## Task goal
The answer must be an exact copy of every entry.

(Records from a data source)
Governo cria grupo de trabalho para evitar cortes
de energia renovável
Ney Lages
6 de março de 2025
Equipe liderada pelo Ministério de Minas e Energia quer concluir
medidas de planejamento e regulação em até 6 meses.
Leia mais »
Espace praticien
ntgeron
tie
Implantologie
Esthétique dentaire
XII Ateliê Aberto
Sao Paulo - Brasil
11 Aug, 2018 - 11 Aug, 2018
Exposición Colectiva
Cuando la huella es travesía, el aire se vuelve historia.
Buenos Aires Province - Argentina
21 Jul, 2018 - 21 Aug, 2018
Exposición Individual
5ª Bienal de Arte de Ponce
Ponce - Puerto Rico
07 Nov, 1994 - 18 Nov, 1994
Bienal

## Solution
Governo cria grupo de trabalho para evitar cortes
de energia renovável
Ney Lages
6 de março de 2025
Equipe liderada pelo Ministério de Minas e Energia quer concluir
medidas de planejamento e regulação em até 6 meses.
Leia mais »
Espace praticien
ntgeron
tie
Implantologie
Esthétique dentaire
XII Ateliê Aberto
Sao Paulo - Brasil
11 Aug, 2018 - 11 Aug, 2018
Exposición Colectiva
Cuando la huella es travesía, el aire se vuelve historia.
Buenos Aires Province - Argentina
21 Jul, 2018 - 21 Aug, 2018
Exposición Individual
5ª Bienal de Arte de Ponce
Ponce - Puerto Rico
07 Nov, 1994 - 18 Nov, 1994
Bienal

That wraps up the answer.